§ **Data shown**
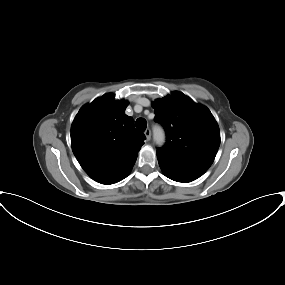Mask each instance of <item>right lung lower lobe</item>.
<instances>
[{"instance_id":"1","label":"right lung lower lobe","mask_w":285,"mask_h":285,"mask_svg":"<svg viewBox=\"0 0 285 285\" xmlns=\"http://www.w3.org/2000/svg\"><path fill=\"white\" fill-rule=\"evenodd\" d=\"M128 173H129V172H128ZM128 173H127L123 178H125V177L128 175ZM123 178H122V179H123ZM122 179H121V180H122Z\"/></svg>"}]
</instances>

§ **Requirement**
Without the pictures, write out the listing exactly as it appears above.

§ **Response to this exercise**
Mask each instance of <item>right lung lower lobe</item>.
<instances>
[{"instance_id":"1","label":"right lung lower lobe","mask_w":285,"mask_h":285,"mask_svg":"<svg viewBox=\"0 0 285 285\" xmlns=\"http://www.w3.org/2000/svg\"><path fill=\"white\" fill-rule=\"evenodd\" d=\"M128 173H129V172H128ZM128 173H127L123 178H125V177L128 175ZM123 178H122V179H123ZM122 179H121V180H122Z\"/></svg>"}]
</instances>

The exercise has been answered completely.